The principal human rights problems were poor prison conditions and domestic violence against women.
Other human rights problems included police abuse, accountability of and adherence to the rule of law by village "fonos" (councils of matai), abuse of children, and discrimination against women and non-matai.
The government took steps to prosecute officials who committed abuses. There were no cases of reported impunity.
Section 1. Respect for the Integrity of the Person, Including Freedom from:
a. Arbitrary or Unlawful Deprivation of Life
There were no reports that the government or its agents committed arbitrary or unlawful killings.
There were no reports of politically motivated disappearances.
c. Torture and Other Cruel, Inhuman, or Degrading Treatment or Punishment
The constitution prohibits such practices, and the government generally observed these prohibitions in practice. However, there were some allegations of police abuses. In September an anonymous letter addressed to the prime minister and also sent to the media accused the police force of widespread wrongdoing and corruption. Later in the month the police's Professional Standards Unit (PSU) began an investigation into the allegations made in the letter. At year's end the attorney general extended the investigation to gather further evidence.
Prison and Detention Center Conditions
Prison conditions overall remained below international standards.
Physical Conditions: There were approximately 430 inmates in the prison system, including 23 women and 37 juveniles. The Tafaigata men's prison, the country's most crowded, had 23 cells of various sizes, including eight-century-old concrete cells that measured approximately 30 feet by 30 feet and held 26 to 30 inmates each. Only basic provisions were made with respect to food, water (including potable water), and sanitation. Cell lighting and ventilation remained poor; lights remained on only from dusk until 9 p.m. Each cell had one toilet and one shower facility, which were shared communally.
Several prisoners who escaped from Tafaigata Prison on separate occasions during the year stated they were motivated to escape to voice complaints to government officials and the press about living conditions and mistreatment by prison guards and police. For example, in September a 23-year-old prisoner escaped from the prison and claimed to the media that prison guards had beaten him. At year's end his complaint had not been investigated.
The separate Tafaigata women's prison had five cells that were approximately 15 feet by nine feet, and each held four to six inmates. There was also one separate holding cell for female inmates awaiting trial and one security cell. Physical conditions, including ventilation and sanitation, generally were better in the women's prison than in the men's prison.
Juveniles (under 21 years of age) were housed at the Olomanu Juvenile Center, where physical conditions generally were better than in adult facilities. The 37 juveniles were housed in three separate homes and lived as a community in a 300-acre compound.
Overnight detainees were held at two holding cells at police headquarters in Apia and one cell at Tuasivi. The cells had good lighting, sanitation, and ventilation.

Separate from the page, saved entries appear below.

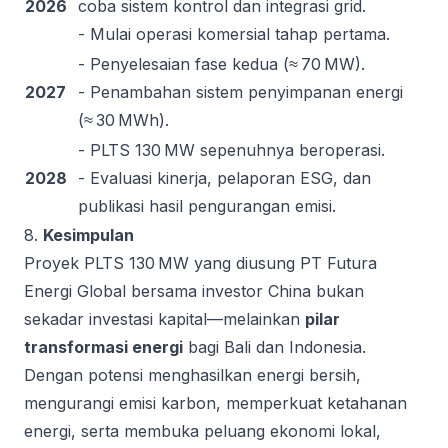
2026
coba sistem kontrol dan integrasi grid.
- Mulai operasi komersial tahap pertama.
- Penyelesaian fase kedua (≈ 70 MW).
2027
- Penambahan sistem penyimpanan energi
(≈ 30 MWh).
- PLTS 130 MW sepenuhnya beroperasi.
2028
- Evaluasi kinerja, pelaporan ESG, dan
publikasi hasil pengurangan emisi.
8.
Kesimpulan
Proyek PLTS 130 MW yang diusung PT Futura
Energi Global bersama investor China bukan
sekadar investasi kapital—melainkan
pilar
transformasi energi
bagi Bali dan Indonesia.
Dengan potensi menghasilkan energi bersih,
mengurangi emisi karbon, memperkuat ketahanan
energi, serta membuka peluang ekonomi lokal,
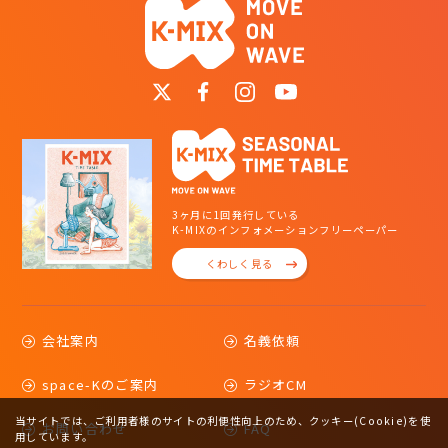
3ヶ月に1回発行している
K-MIXのインフォメーションフリーペーパー
くわしく見る
会社案内
名義依頼
space-Kのご案内
ラジオCM
当サイトでは、ご利用者様のサイトの利便性向上のため、クッキー(Cookie)を使
お問い合わせ
FAQ
用しています。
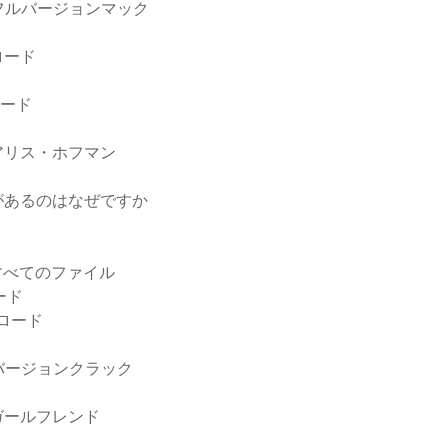
フルバージョンマック
ンロード
ンロード
アリス・ホフマン
ルがあるのはなぜですか
eのすべてのファイル
ード
ンロード
バージョンクラック
分のガールフレンド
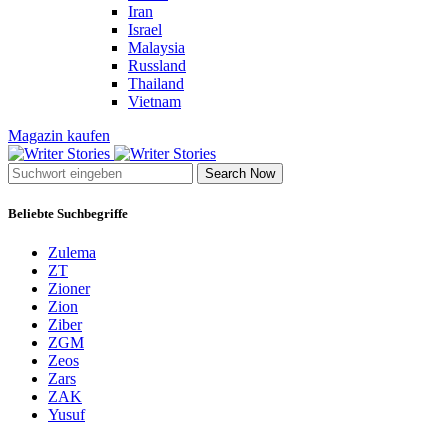
Iran
Israel
Malaysia
Russland
Thailand
Vietnam
Magazin kaufen
Search Now
Beliebte Suchbegriffe
Zulema
ZT
Zioner
Zion
Ziber
ZGM
Zeos
Zars
ZAK
Yusuf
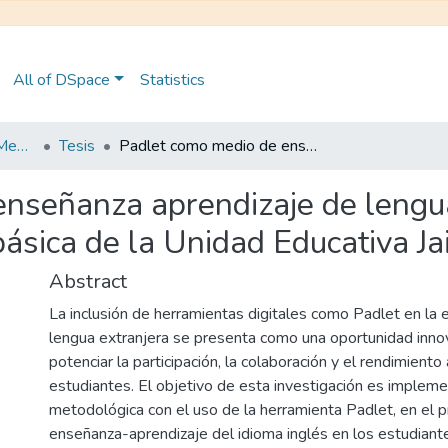
All of DSpace
Statistics
Maestría en Educación Mención en Pedagogía en Entornos Digitales
Tesis
Padlet como medio de enseñanza aprendizaje de lengua extranjera en estudiantes de 8vo de básica de la Unidad Educativa Jaime Roldós Aguilera
nseñanza aprendizaje de lengua
básica de la Unidad Educativa J
Abstract
La inclusión de herramientas digitales como Padlet en la 
lengua extranjera se presenta como una oportunidad inno
potenciar la participación, la colaboración y el rendimient
estudiantes. El objetivo de esta investigación es impleme
metodológica con el uso de la herramienta Padlet, en el 
enseñanza-aprendizaje del idioma inglés en los estudian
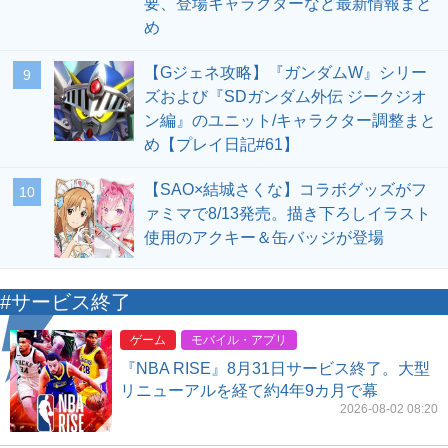
要、登場キャラクターなど最新情報まと
め
【Gジェネ攻略】『ガンダムW』シリー
9
ズおよび『SDガンダム外伝 ジークジオ
ン編』のユニット/キャラクター調整まと
め【プレイ日記#61】
【SAO×結城さくな】コラボグッズがフ
10
ァミマで8/13発売。描き下ろしイラスト
使用のアクキー＆缶バッジが登場
#サービス終了
ゲーム
モバイル・アプリ
『NBA RISE』8月31日サービス終了。大型
リニューアルを経て約4年9カ月で幕
2026-08-02 08:20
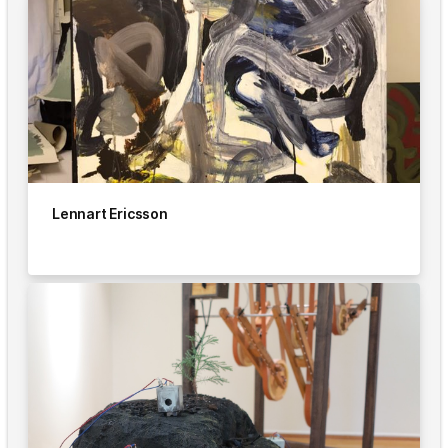
Lennart Ericsson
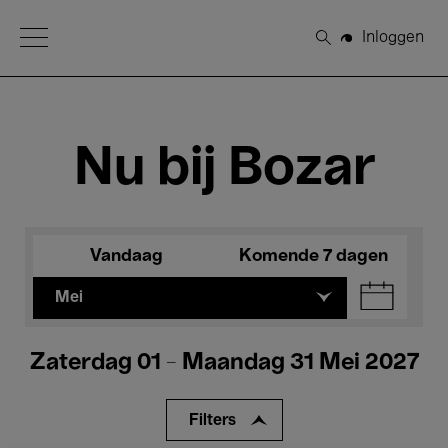
Open Menu
Inloggen
Zoeken
Nu bij Bozar
Vandaag
Komende 7 dagen
Mei
Zaterdag 01 - Maandag 31 Mei 2027
Filters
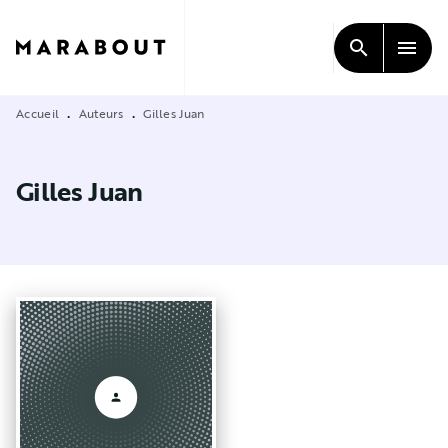
MENU
RECHERCHE
CONTENU
search
menu
PIED DE PAGE
Accueil
Auteurs
Gilles Juan
•
•
Gilles Juan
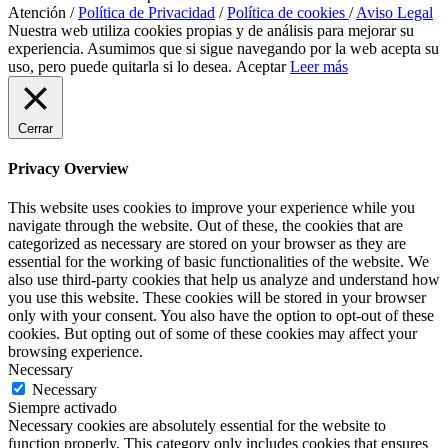
Atención /
Política de Privacidad
/
Política de cookies
/
Aviso Legal
Nuestra web utiliza cookies propias y de análisis para mejorar su
experiencia. Asumimos que si sigue navegando por la web acepta su
uso, pero puede quitarla si lo desea.
Aceptar
Leer más
Cerrar
Privacy Overview
This website uses cookies to improve your experience while you
navigate through the website. Out of these, the cookies that are
categorized as necessary are stored on your browser as they are
essential for the working of basic functionalities of the website. We
also use third-party cookies that help us analyze and understand how
you use this website. These cookies will be stored in your browser
only with your consent. You also have the option to opt-out of these
cookies. But opting out of some of these cookies may affect your
browsing experience.
Necessary
Necessary
Siempre activado
Necessary cookies are absolutely essential for the website to
function properly. This category only includes cookies that ensures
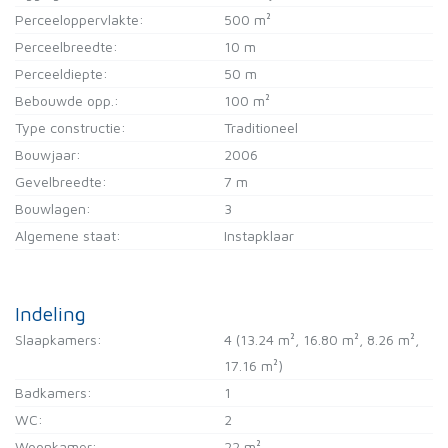
Perceeloppervlakte:
500 m²
Perceelbreedte:
10 m
Perceeldiepte:
50 m
Bebouwde opp.:
100 m²
Type constructie:
Traditioneel
Bouwjaar:
2006
Gevelbreedte:
7 m
Bouwlagen:
3
Algemene staat:
Instapklaar
Indeling
Slaapkamers:
4
(13.24 m², 16.80 m², 8.26 m²,
17.16 m²)
Badkamers:
1
WC:
2
Woonkamer:
22 m²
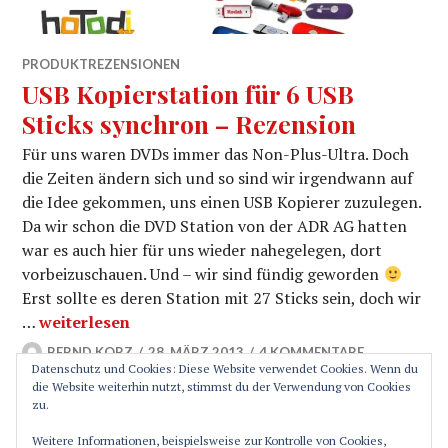
PRODUKTREZENSIONEN
USB Kopierstation für 6 USB
Sticks synchron – Rezension
Für uns waren DVDs immer das Non-Plus-Ultra. Doch
die Zeiten ändern sich und so sind wir irgendwann auf
die Idee gekommen, uns einen USB Kopierer zuzulegen.
Da wir schon die DVD Station von der ADR AG hatten
war es auch hier für uns wieder nahegelegen, dort
vorbeizuschauen. Und – wir sind fündig geworden
Erst sollte es deren Station mit 27 Sticks sein, doch wir
USB Kopierstation für 6 USB Sticks synchron – Rezen
…
weiterlesen
BERND KORZ
28. MÄRZ 2013
4 KOMMENTARE
Datenschutz und Cookies: Diese Website verwendet Cookies. Wenn du
die Website weiterhin nutzt, stimmst du der Verwendung von Cookies
zu.
SEITENLEISTE
Weitere Informationen, beispielsweise zur Kontrolle von Cookies,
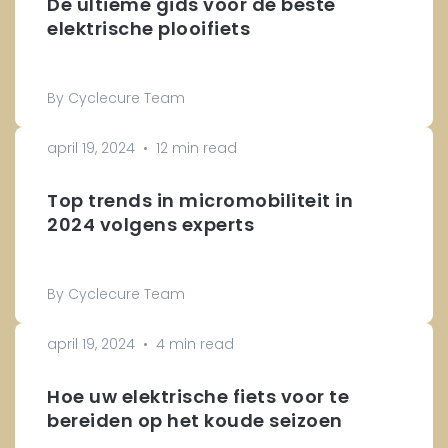
De ultieme gids voor de beste
elektrische plooifiets
By Cyclecure Team
april 19, 2024
•
12 min read
Top trends in micromobiliteit in
2024 volgens experts
By Cyclecure Team
april 19, 2024
•
4 min read
Hoe uw elektrische fiets voor te
bereiden op het koude seizoen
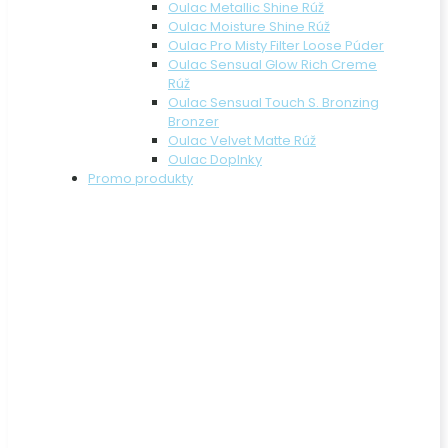
Oulac Metallic Shine Rúž
Oulac Moisture Shine Rúž
Oulac Pro Misty Filter Loose Púder
Oulac Sensual Glow Rich Creme
Rúž
Oulac Sensual Touch S. Bronzing
Bronzer
Oulac Velvet Matte Rúž
Oulac Doplnky
Promo produkty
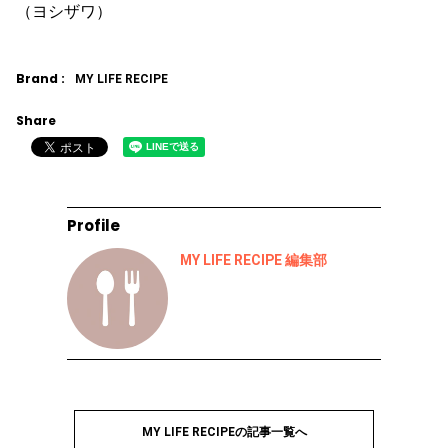
（ヨシザワ）
Brand :
MY LIFE RECIPE
Share
Profile
MY LIFE RECIPE 編集部
MY LIFE RECIPEの記事一覧へ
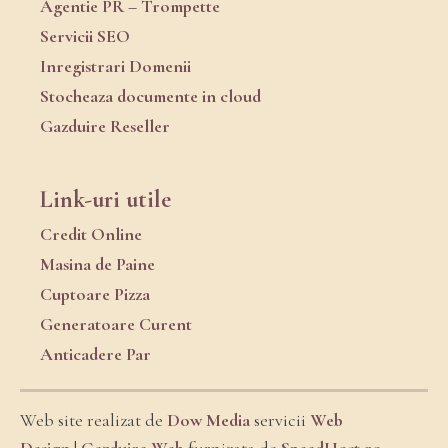
Agentie PR – Trompette
Servicii SEO
Inregistrari Domenii
Stocheaza documente in cloud
Gazduire Reseller
Link-uri utile
Credit Online
Masina de Paine
Cuptoare Pizza
Generatoare Curent
Anticadere Par
Web site realizat de
Dow Media
servicii
Web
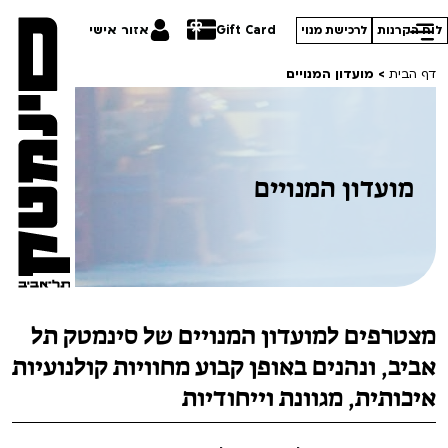
Gift Card
אזור אישי
לוח הקרנות
לרכישת מנוי
דף הבית
>
מועדון המנויים
מועדון המנויים
הסרטים שלנו
חופשי למנויים
תכניות מיוחדות
טרום בכורה
פסטיבל אנימיקס 2026
סדרות עונת 26/27
חדשים
הדרכים הלא ידועות
מצטרפים למועדון המנויים של סינמטק תל
סרט פלוס
קורסים
במראה הישראלית
אביב, ונהנים באופן קבוע מחוויות קולנועיות
איכותית, מגוונת וייחודיות
לילדים ולכל המשפחה
מחווה לג'ון קסאווטס
ההזמנות שלי
הקרנות על פופים
סיפורי קיץ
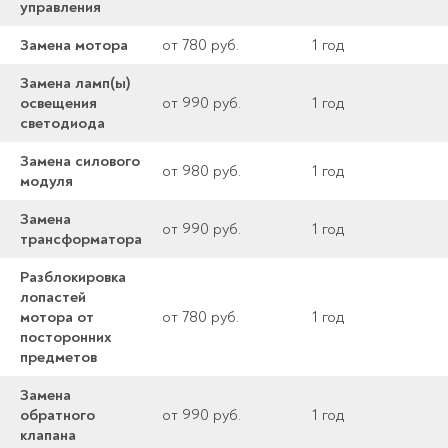
управления
Замена мотора
от 780 руб.
1 год
Замена ламп(ы)
освещения
от 990 руб.
1 год
светодиода
Замена силового
от 980 руб.
1 год
модуля
Замена
от 990 руб.
1 год
трансформатора
Разблокировка
лопастей
мотора от
от 780 руб.
1 год
посторонних
предметов
Замена
обратного
от 990 руб.
1 год
клапана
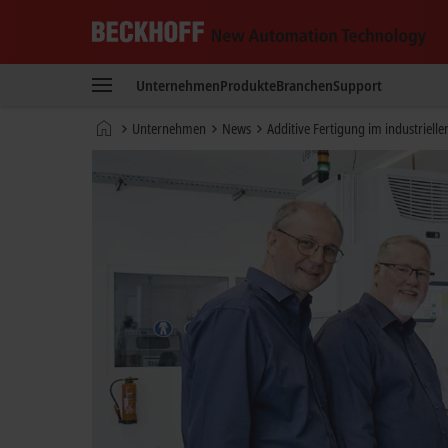
Beckhoff
-
Unternehmen
Produkte
Branchen
Support
New
Automation
Startseite
Unternehmen
News
Additive Fertigung im industriell
Technology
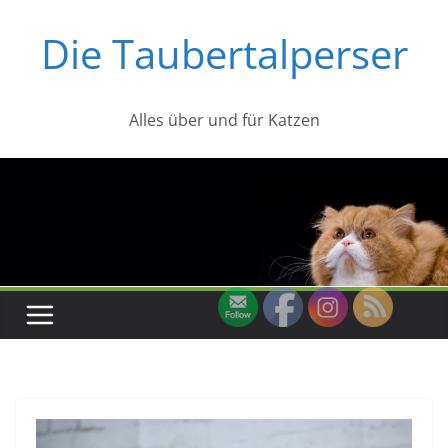
Zum
Die Taubertalperser
Inhalt
springen
Alles über und für Katzen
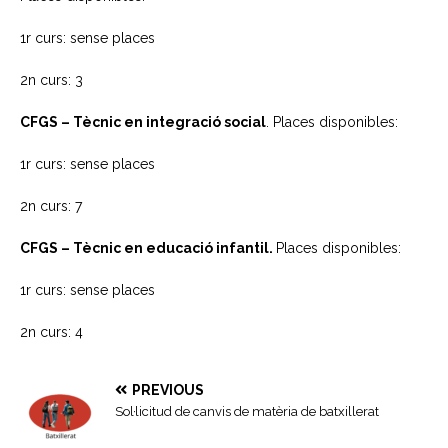
1r curs: sense places
2n curs: 3
CFGS – Tècnic en integració social
. Places disponibles:
1r curs: sense places
2n curs: 7
CFGS – Tècnic en educació infantil.
Places disponibles:
1r curs: sense places
2n curs: 4
PREVIOUS
Sol·licitud de canvis de matèria de batxillerat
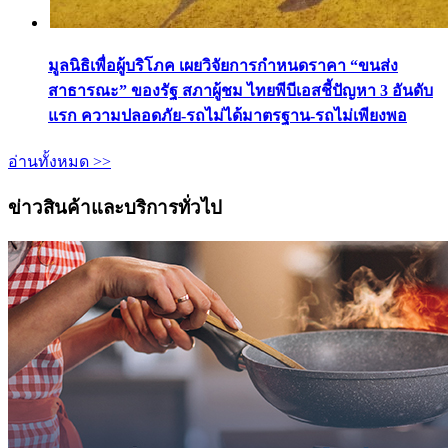
มูลนิธิเพื่อผู้บริโภค เผยวิจัยการกำหนดราคา “ขนส่ง
สาธารณะ” ของรัฐ สภาผู้ชม ไทยพีบีเอสชี้ปัญหา 3 อันดับ
แรก ความปลอดภัย-รถไม่ได้มาตรฐาน-รถไม่เพียงพอ
อ่านทั้งหมด >>
ข่าวสินค้าและบริการทั่วไป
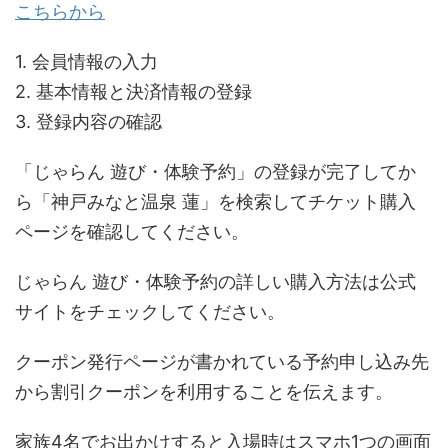
こちらから
1. 会員情報の入力
2. 基本情報と決済情報の登録
3. 登録内容の確認
「じゃらん 遊び・体験予約」の登録が完了してか
ら「神戸みなと温泉 蓮」を検索してチケット購入
ページを確認してください。
じゃらん 遊び・体験予約の詳しい購入方法は公式
サイトをチェックしてください。
クーポン発行ページが書かれている予約申し込み先
から割引クーポンを利用することを伝えます。
家族4名でお出かけすると入場時はスマホ1つの画面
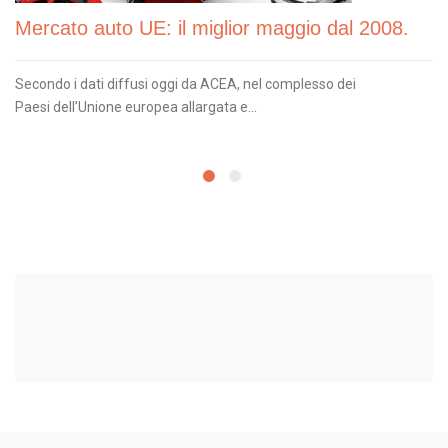
Mercato auto UE: il miglior maggio dal 2008.
Secondo i dati diffusi oggi da ACEA, nel complesso dei
Paesi dell’Unione europea allargata e...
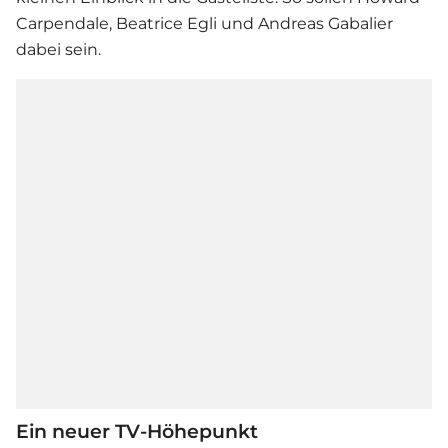
Carpendale, Beatrice Egli und Andreas Gabalier
dabei sein.
Ein neuer TV-Höhepunkt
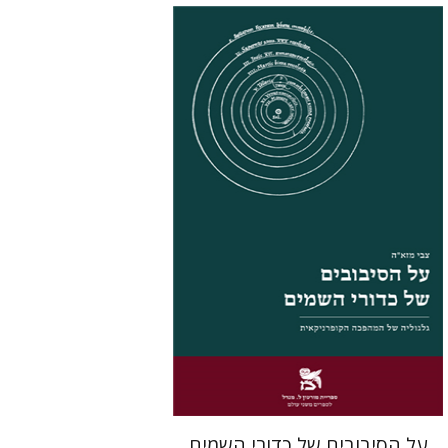
צבי מזא"ה
הנחת אתר ספר מודפס
$32
$35
על הסיבובים של כדורי השמים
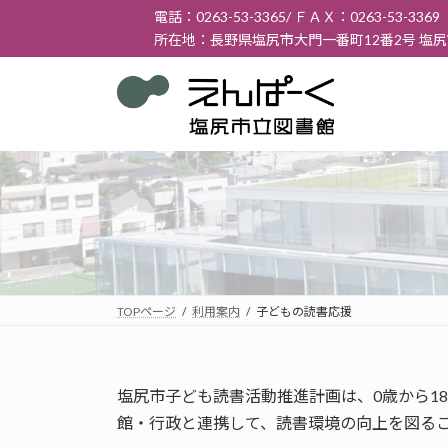
コ
ナ
電話：0263-53-3365/ ＦＡＸ：0263-53-3369
ン
ビ
所在地：長野県塩尻市大門一番町12番2号 塩
テ
ゲ
ン
ー
ツ
シ
へ
ョ
ス
ン
キ
に
ッ
移
プ
動
TOPページ
利用案内
子どもの読書応援
塩尻市子ども読書活動推進計画は、0歳から1
館・行政と連携して、読書環境の向上を図る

Administration: Files on prisoners were kept by police and typically covered problems regarding sentencing and parole. Courts regularly used community service hours and suspended sentences as alternatives to sentencing for nonviolent offenders.
The Office of the Ombudsman is legally mandated to receive and investigate complaints of prisoners and detainees on problems of inhumane overcrowding; status and circumstances of juvenile offenders; and improvement of pretrial detention, bail, and recordkeeping procedures. Prisoners also could lodge complaints with the police department's PSU.
Officials permitted prisoners escorted hospital visits for medical checks as necessary. A room at the police officers' headquarters served as a medical clinic, but no doctor or nurse was assigned to the facility.
Prisoners at all facilities, including the juvenile facility, are required to do manual labor approximately 40 hours per week. Prisoners generally performed agricultural work and cooked to provide food for the inmates and prison staff.
The government permitted family members and church representatives to visit prisons weekly. This was often on Sundays, when families could bring food and clothing for inmates.
Authorities permitted prisoners and detainees religious observance and allowed them to submit complaints to judicial authorities and request investigation of allegations of inhumane conditions. Authorities investigated such allegations and documented the results in a publicly accessible manner. In general, the government investigated and monitored prison and detention center conditions.
Monitoring: The government permitted monitoring visits by independent human rights observers, including the Red Cross and other diplomatic missions.
d. Arbitrary Arrest or Detention
The constitution prohibits arbitrary arrest and detention, and the government generally observed these prohibitions.
Role of the Police and Security Apparatus
The national Samoan Police Force (SPF) maintains internal security. Local councils enforce rules and security within individual villages. Civilian authorities maintained effective control over the SPF, and the government has effective mechanisms to investigate and punish abuse and corruption. There were no reports of impunity involving the SPF during the year. A lack of resources and capacity-building efforts limited police effectiveness.
Arrest Procedures and Treatment While in Detention
The Supreme Court issues arrest warrants based on compelling evidence. The law provides for the right to a prompt judicial determination regarding the legality of detention, and authorities generally respected this right in practice. Officials inform detainees within 24 hours of the charges against them, or they are released. There is a functioning bail system. The government allows detainees prompt access to a lawyer of their choice, or the government provides a lawyer for indigent detainees upon request at court.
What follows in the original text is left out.